Bug 3271 - new MIME parser FPs much more often on Mailman admin messages
Summary: new MIME parser FPs much more often on Mailman admin messages
Status: RESOLVED DUPLICATE of bug 3069
Alias: None
Product: Spamassassin
Classification: Unclassified
Component: Libraries (show other bugs)
Version: SVN Trunk (Latest Devel Version)
Hardware: Other other
: P5 major
Target Milestone: 3.0.0
Assignee: SpamAssassin Developer Mailing List
URL:
Whiteboard:
Keywords:
Depends on:
Blocks:
 
Reported: 2004-04-14 11:25 UTC by Justin Mason
Modified: 2004-04-14 05:00 UTC (History)
0 users


Attachment Type Modified Status Actions Submitter/CLA Status
mailman admin notice FP text/plain None Justin Mason [HasCLA]
Add an attachment (proposed patch, testcase, etc.)
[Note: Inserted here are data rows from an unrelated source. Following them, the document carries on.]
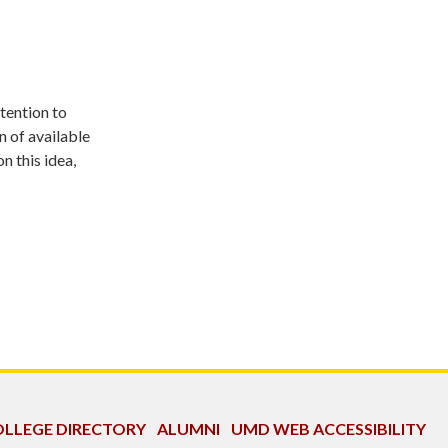
ttention to
n of available
n this idea,
LLEGE DIRECTORY
ALUMNI
UMD WEB ACCESSIBILITY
Note You need to log in before you can comment on or make changes to this bug.
Description Justin Mason 2004-04-14 11:25:16 UTC 
Mailman 2.1.x has a (nifty) new feature.  When a list is set to require admin
approval for non-members to post, it'll send the moderation-required message in
this format:

From: list-owner@example.com
Subject: blah post from hywworqlgwq@summitoh.net requires approval
Content-type: multipart/mixed ...

The multipart/mixed parts are:

   [text/plain]: a brief "please authorize this posting" msg
   [message/rfc822]: the original message
   [message/rfc822]: an approval message suitable for use as response

This is great for list moderation to fend off spam.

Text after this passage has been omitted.